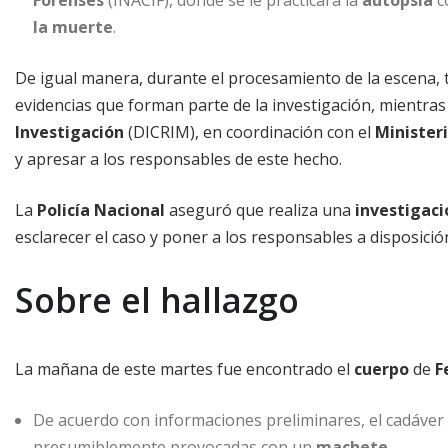
la muerte
.
De igual manera, durante el procesamiento de la escena, 
evidencias que forman parte de la investigación, mientras
Investigación
(DICRIM), en coordinación con el
Ministeri
y apresar a los responsables de este hecho.
La
Policía Nacional
aseguró que realiza una
investigaci
esclarecer el caso y poner a los responsables a disposición 
Sobre el hallazgo
La mañana de este martes fue encontrado el
cuerpo
de
F
De acuerdo con informaciones preliminares, el cadáve
presumiblemente provocadas con un
machete
.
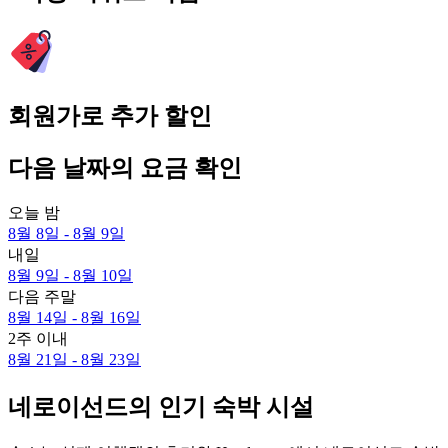
회원가로 추가 할인
다음 날짜의 요금 확인
오늘 밤
8월 8일 - 8월 9일
내일
8월 9일 - 8월 10일
다음 주말
8월 14일 - 8월 16일
2주 이내
8월 21일 - 8월 23일
네로이선드의 인기 숙박 시설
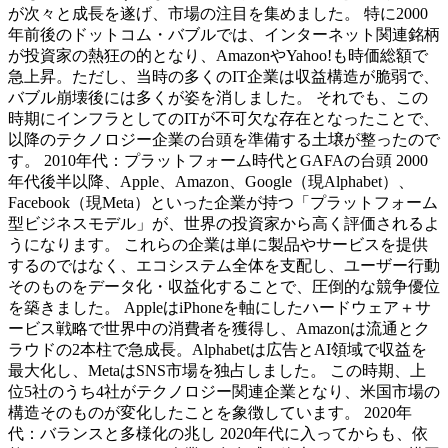
が次々と成長を遂げ、市場の注目を集めました。 特に2000
年前後のドットコム・バブルでは、インターネット関連銘柄
が投資家の熱狂の的となり、AmazonやYahoo!も時価総額で
急上昇。ただし、当時の多くのIT企業は収益構造が脆弱で、
バブル崩壊後には多くが姿を消しました。 それでも、この
時期にインフラとしてのITが不可欠な存在となったことで、
以降のテクノロジー企業の台頭を準備する土壌が整ったので
す。 2010年代：プラットフォーム時代とGAFAの台頭 2000
年代後半以降、Apple、Amazon、Google（現Alphabet）、
Facebook（現Meta）といった企業が持つ「プラットフォーム
型ビジネスモデル」が、世界の投資家から高く評価されるよ
うになります。 これらの企業は単に製品やサービスを提供
するのではなく、エコシステム全体を支配し、ユーザー行動
そのものをデータ化・収益化することで、圧倒的な競争優位
を築きました。 AppleはiPhoneを軸にしたハードウェア＋サ
ービス戦略で世界中の消費者を獲得し、Amazonは流通とク
ラウドの2本柱で急成長。Alphabetは広告とAI領域で収益を
最大化し、MetaはSNS市場を独占しました。 この時期、上
位5社のうち4社がテクノロジー関連企業となり、米国市場の
構造そのものが変化したことを象徴しています。 2020年
代：バランスと多様化の兆し 2020年代に入ってからも、依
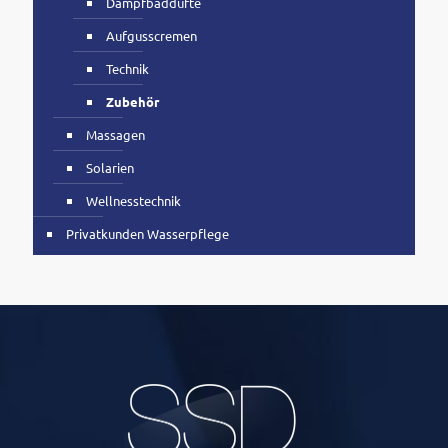
Dampfbaddüfte
Aufgusscremen
Technik
Zubehör
Massagen
Solarien
Wellnesstechnik
Privatkunden Wasserpflege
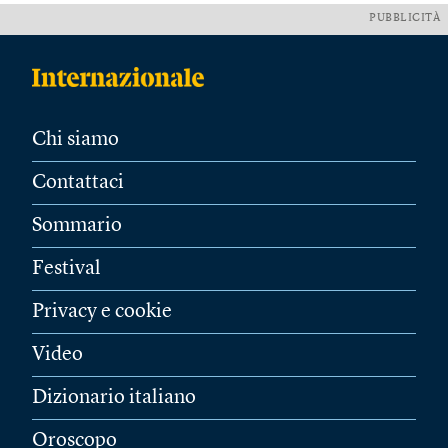
PUBBLICITÀ
Chi siamo
Contattaci
Sommario
Festival
Privacy e cookie
Video
Dizionario italiano
Oroscopo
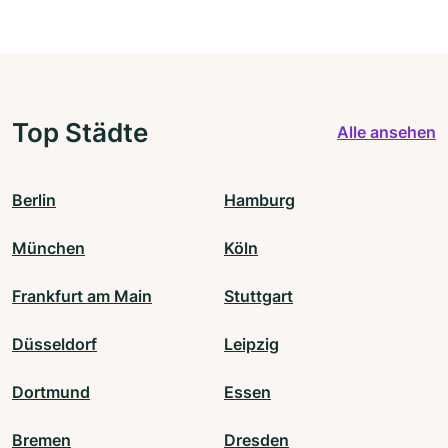
Top Städte
Alle ansehen
Berlin
Hamburg
München
Köln
Frankfurt am Main
Stuttgart
Düsseldorf
Leipzig
Dortmund
Essen
Bremen
Dresden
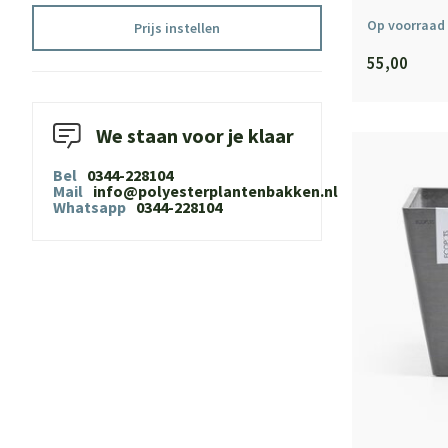
Op voorraad
Prijs instellen
55,00
We staan voor je klaar
Bel
0344-228104
Mail
info@polyesterplantenbakken.nl
Whatsapp
0344-228104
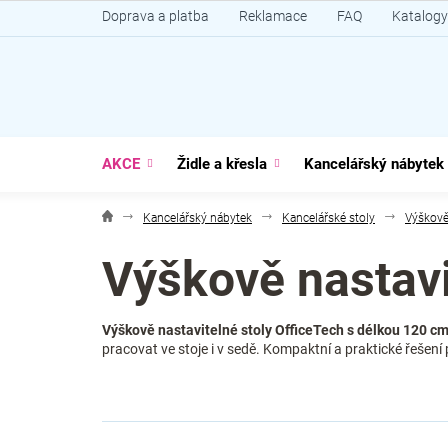
Přejít
Doprava a platba
Reklamace
FAQ
Katalogy
na
obsah
AKCE
Židle a křesla
Kancelářský nábytek
Kancelářský nábytek
Kancelářské stoly
Výškově
Výškově nastavi
Výškově nastavitelné stoly OfficeTech s délkou 120 c
pracovat ve stoje i v sedě. Kompaktní a praktické řešení 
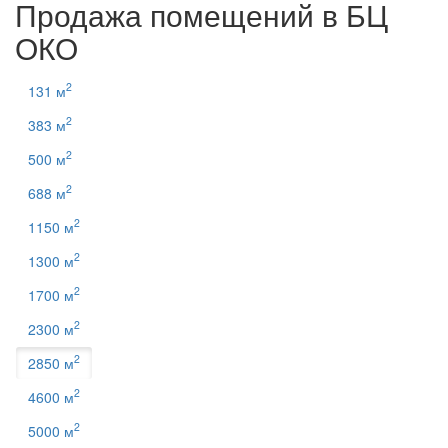
Продажа помещений в БЦ
ОКО
2
131 м
2
383 м
2
500 м
2
688 м
2
1150 м
2
1300 м
2
1700 м
2
2300 м
2
2850 м
2
4600 м
2
5000 м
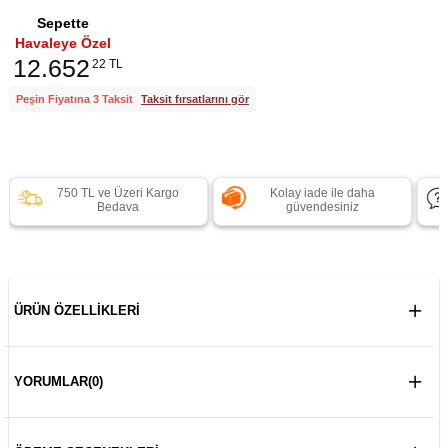
Sepette
Havaleye Özel
12.652
22 TL
Peşin Fiyatına 3 Taksit
Taksit fırsatlarını gör
750 TL ve Üzeri Kargo
Kolay iade ile daha
Bedava
güvendesiniz
ÜRÜN ÖZELLIKLERI
YORUMLAR
(0)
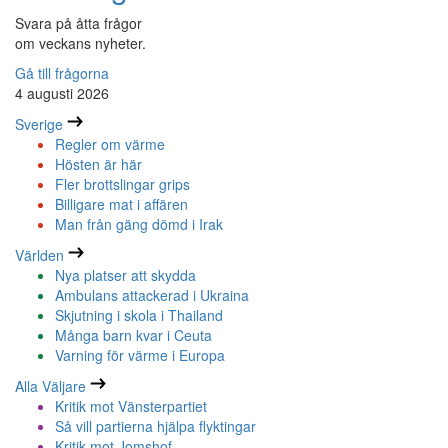
Svara på åtta frågor
om veckans nyheter.
Gå till frågorna
4 augusti 2026
Sverige
Regler om värme
Hösten är här
Fler brottslingar grips
Billigare mat i affären
Man från gäng dömd i Irak
Världen
Nya platser att skydda
Ambulans attackerad i Ukraina
Skjutning i skola i Thailand
Många barn kvar i Ceuta
Varning för värme i Europa
Alla Väljare
Kritik mot Vänsterpartiet
Så vill partierna hjälpa flyktingar
Kritik mot Jomshof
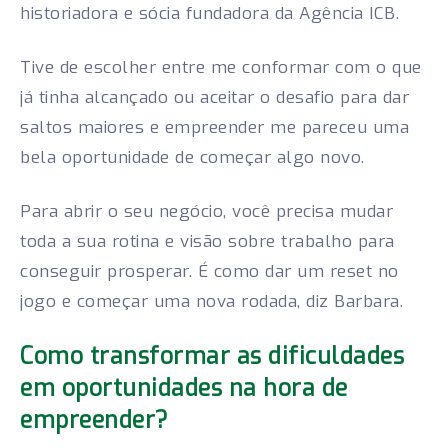
historiadora e sócia fundadora da Agência ICB.
Tive de escolher entre me conformar com o que
já tinha alcançado ou aceitar o desafio para dar
saltos maiores e empreender me pareceu uma
bela oportunidade de começar algo novo.
Para abrir o seu negócio, você precisa mudar
toda a sua rotina e visão sobre trabalho para
conseguir prosperar. É como dar um reset no
jogo e começar uma nova rodada, diz Barbara.
Como transformar as dificuldades
em oportunidades na hora de
empreender?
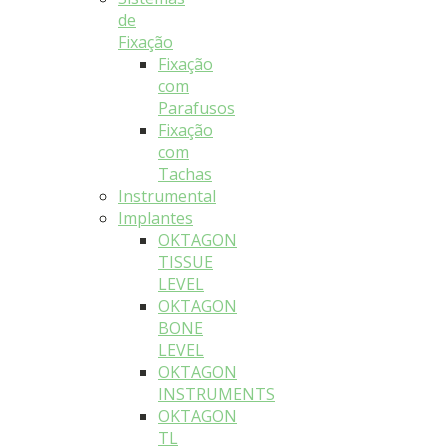
de
Fixação
Fixação
com
Parafusos
Fixação
com
Tachas
Instrumental
Implantes
OKTAGON
TISSUE
LEVEL
OKTAGON
BONE
LEVEL
OKTAGON
INSTRUMENTS
OKTAGON
TL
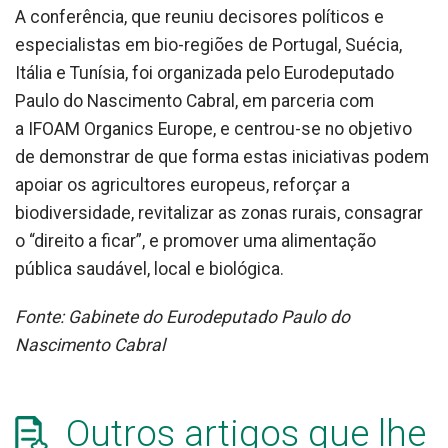
A conferência, que reuniu decisores políticos e
especialistas em bio-regiões de Portugal, Suécia,
Itália e Tunísia, foi organizada pelo Eurodeputado
Paulo do Nascimento Cabral, em parceria com
a IFOAM Organics Europe, e centrou-se no objetivo
de demonstrar de que forma estas iniciativas podem
apoiar os agricultores europeus, reforçar a
biodiversidade, revitalizar as zonas rurais, consagrar
o “direito a ficar”, e promover uma alimentação
pública saudável, local e biológica.
Fonte: Gabinete do Eurodeputado Paulo do
Nascimento Cabral
Outros artigos que lhe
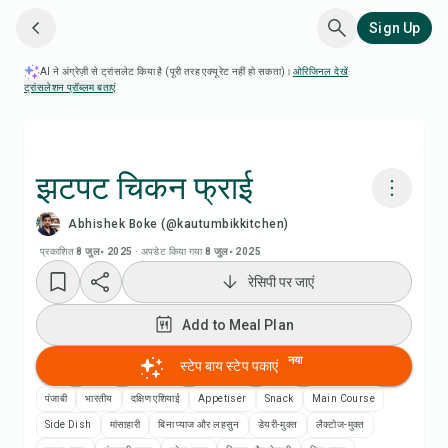
Sign Up
AI ने अंग्रेज़ी से ट्रांसलेट किया है (पूरी तरह एक्यूरेट नहीं हो सकता)।
ओरिजिनल देखें
·
ट्रांसलेशन प्रॉब्लम बताएं
झटपट चिकन फ्राई
Abhishek Boke (@kautumbikkitchen)
Chefadora AI से पकाएं
प्रकाशित
8 जुल॰ 2025
·
अपडेट किया गया
8 जुल॰ 2025
रेसिपी पर जाएं
रेसिपी वीडियो देखें
Add to Meal Plan
Add to Meal Plan
नया
स्टेप बाय स्टेप पकाएं
Add to Shopping List
पंजाबी
भारतीय
दक्षिण एशियाई
Appetiser
Snack
Main Course
Side Dish
मांसाहारी
बिना प्याज और लहसुन
डेयरी-मुक्त
लैक्टोज-मुक्त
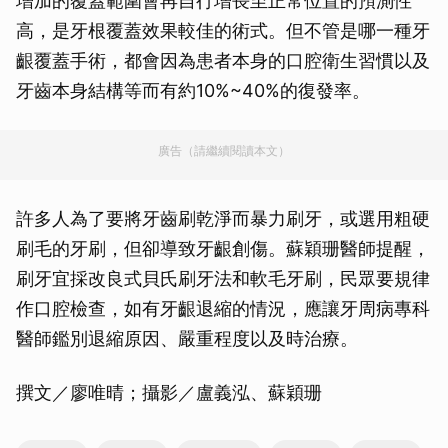
增加的覆蓋範圍會再自行增長至正常位置的預測性
高，是牙根覆蓋效果較佳的術式。但不管是哪一種牙
齦覆蓋手術，都會因為患者本身的口腔衛生習慣以及
牙齒本身結構等而有約10%~40%的復發率。
廣告（請繼續閱讀本文）
許多人為了要將牙齒刷乾淨而暴力刷牙，或選用粗硬
刷毛的牙刷，但卻導致牙齦創傷。蘇穎珊醫師提醒，
刷牙宜採改良式貝氏刷牙法和軟毛牙刷，民眾要規律
作口腔檢查，如有牙齦退縮的情況，應讓牙周病專科
醫師鑑別退縮原因、嚴重程度以及時治療。
撰文／廖唯晴；攝影／盧義泓、蘇穎珊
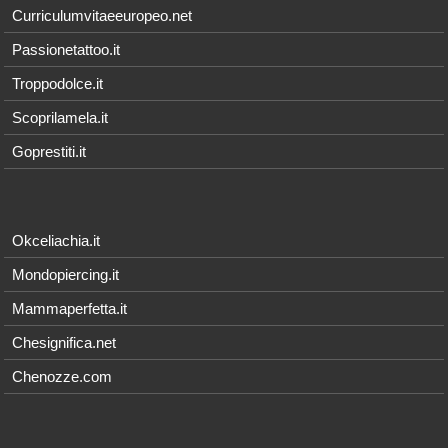
Curriculumvitaeeuropeo.net
Passionetattoo.it
Troppodolce.it
Scoprilamela.it
Goprestiti.it
Okceliachia.it
Mondopiercing.it
Mammaperfetta.it
Chesignifica.net
Chenozze.com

· · · · ·

### Work to be completed:
Everything in the data above gets copied exactly. Only the pictures are skipped.

### Solution for this task:
la muerte
.
De igual manera, durante el procesamiento de la escena, 
evidencias que forman parte de la investigación, mientras
Investigación
(DICRIM), en coordinación con el
Ministeri
y apresar a los responsables de este hecho.
La
Policía Nacional
aseguró que realiza una
investigaci
esclarecer el caso y poner a los responsables a disposición 
Sobre el hallazgo
La mañana de este martes fue encontrado el
cuerpo
de
F
De acuerdo con informaciones preliminares, el cadáve
presumiblemente provocadas con un
machete
.
회원가로 추가 할인
다음 날짜의 요금 확인
오늘 밤
8월 8일 - 8월 9일
내일
8월 9일 - 8월 10일
다음 주말
8월 14일 - 8월 16일
2주 이내
8월 21일 - 8월 23일
네로이선드의 인기 숙박 시설
が次々と成長を遂げ、市場の注目を集めました。 特に2000
年前後のドットコム・バブルでは、インターネット関連銘柄
が投資家の熱狂の的となり、AmazonやYahoo!も時価総額で
急上昇。ただし、当時の多くのIT企業は収益構造が脆弱で、
バブル崩壊後には多くが姿を消しました。 それでも、この
時期にインフラとしてのITが不可欠な存在となったことで、
以降のテクノロジー企業の台頭を準備する土壌が整ったので
す。 2010年代：プラットフォーム時代とGAFAの台頭 2000
年代後半以降、Apple、Amazon、Google（現Alphabet）、
Facebook（現Meta）といった企業が持つ「プラットフォーム
型ビジネスモデル」が、世界の投資家から高く評価されるよ
うになります。 これらの企業は単に製品やサービスを提供
するのではなく、エコシステム全体を支配し、ユーザー行動
そのものをデータ化・収益化することで、圧倒的な競争優位
を築きました。 AppleはiPhoneを軸にしたハードウェア＋サ
ービス戦略で世界中の消費者を獲得し、Amazonは流通とク
ラウドの2本柱で急成長。Alphabetは広告とAI領域で収益を
最大化し、MetaはSNS市場を独占しました。 この時期、上
位5社のうち4社がテクノロジー関連企業となり、米国市場の
構造そのものが変化したことを象徴しています。 2020年
代：バランスと多様化の兆し 2020年代に入ってからも、依
Dampfbaddüfte
Aufgusscremen
Technik
Zubehör
Massagen
Solarien
Wellnesstechnik
Privatkunden Wasserpflege
PUBBLICITÀ
Chi siamo
Contattaci
Sommario
Festival
Privacy e cookie
Video
Dizionario italiano
Oroscopo
Top Städte
Alle ansehen
Berlin
Hamburg
München
Köln
Frankfurt am Main
Stuttgart
Düsseldorf
Leipzig
Dortmund
Essen
Bremen
Dresden
Op voorraad
Prijs instellen
55,00
We staan voor je klaar
Bel
0344-228104
Mail
info@polyesterplantenbakken.nl
Whatsapp
0344-228104
Přejít
Doprava a platba
Reklamace
FAQ
Katalogy
na
obsah
AKCE
Židle a křesla
Kancelářský nábytek
Kancelářský nábytek
Kancelářské stoly
Výškově
Výškově nastavi
Výškově nastavitelné stoly OfficeTech s délkou 120 c
pracovat ve stoje i v sedě. Kompaktní a praktické řešení 
Продажа помещений в БЦ
ОКО
2
131 м
2
383 м
2
500 м
2
688 м
2
1150 м
2
1300 м
2
1700 м
2
2300 м
2
2850 м
2
4600 м
2
5000 м
Sepette
Havaleye Özel
12.652
22 TL
Peşin Fiyatına 3 Taksit
Taksit fırsatlarını gör
750 TL ve Üzeri Kargo
Kolay iade ile daha
Bedava
güvendesiniz
ÜRÜN ÖZELLIKLERI
YORUMLAR
(0)
Svara på åtta frågor
om veckans nyheter.
Gå till frågorna
4 augusti 2026
Sverige
Regler om värme
Hösten är här
Fler brottslingar grips
Billigare mat i affären
Man från gäng dömd i Irak
Världen
Nya platser att skydda
Ambulans attackerad i Ukraina
Skjutning i skola i Thailand
Många barn kvar i Ceuta
Varning för värme i Europa
Alla Väljare
Kritik mot Vänsterpartiet
Så vill partierna hjälpa flyktingar
Kritik mot Jomshof
historiadora e sócia fundadora da Agência ICB.
Tive de escolher entre me conformar com o que
já tinha alcançado ou aceitar o desafio para dar
saltos maiores e empreender me pareceu uma
bela oportunidade de começar algo novo.
Para abrir o seu negócio, você precisa mudar
toda a sua rotina e visão sobre trabalho para
conseguir prosperar. É como dar um reset no
jogo e começar uma nova rodada, diz Barbara.
Como transformar as dificuldades
em oportunidades na hora de
empreender?
de
Fixação
Fixação
com
Parafusos
Fixação
com
Tachas
Instrumental
Implantes
OKTAGON
TISSUE
LEVEL
OKTAGON
BONE
LEVEL
OKTAGON
INSTRUMENTS
OKTAGON
TL
A conferência, que reuniu decisores políticos e
especialistas em bio-regiões de Portugal, Suécia,
Itália e Tunísia, foi organizada pelo Eurodeputado
Paulo do Nascimento Cabral, em parceria com
a IFOAM Organics Europe, e centrou-se no objetivo
de demonstrar de que forma estas iniciativas podem
apoiar os agricultores europeus, reforçar a
biodiversidade, revitalizar as zonas rurais, consagrar
o “direito a ficar”, e promover uma alimentação
pública saudável, local e biológica.
Fonte: Gabinete do Eurodeputado Paulo do
Nascimento Cabral
Outros artigos que lhe
Sign Up
AI ने अंग्रेज़ी से ट्रांसलेट किया है (पूरी तरह एक्यूरेट नहीं हो सकता)।
ओरिजिनल देखें
·
ट्रांसलेशन प्रॉब्लम बताएं
झटपट चिकन फ्राई
Abhishek Boke (@kautumbikkitchen)
Chefadora AI से पकाएं
प्रकाशित
8 जुल॰ 2025
·
अपडेट किया गया
8 जुल॰ 2025
रेसिपी पर जाएं
रेसिपी वीडियो देखें
Add to Meal Plan
Add to Meal Plan
नया
स्टेप बाय स्टेप पकाएं
Add to Shopping List
पंजाबी
भारतीय
दक्षिण एशियाई
Appetiser
Snack
Main Course
Side Dish
मांसाहारी
बिना प्याज और लहसुन
डेयरी-मुक्त
लैक्टोज-मुक्त
增加的覆蓋範圍會再自行增長至正常位置的預測性
高，是牙根覆蓋效果較佳的術式。但不管是哪一種牙
齦覆蓋手術，都會因為患者本身的口腔衛生習慣以及
牙齒本身結構等而有約10%~40%的復發率。
廣告（請繼續閱讀本文）
許多人為了要將牙齒刷乾淨而暴力刷牙，或選用粗硬
刷毛的牙刷，但卻導致牙齦創傷。蘇穎珊醫師提醒，
刷牙宜採改良式貝氏刷牙法和軟毛牙刷，民眾要規律
作口腔檢查，如有牙齦退縮的情況，應讓牙周病專科
醫師鑑別退縮原因、嚴重程度以及時治療。
撰文／廖唯晴；攝影／盧義泓、蘇穎珊
Curriculumvitaeeuropeo.net
Passionetattoo.it
Troppodolce.it
Scoprilamela.it
Goprestiti.it
Okceliachia.it
Mondopiercing.it
Mammaperfetta.it
Chesignifica.net
Chenozze.com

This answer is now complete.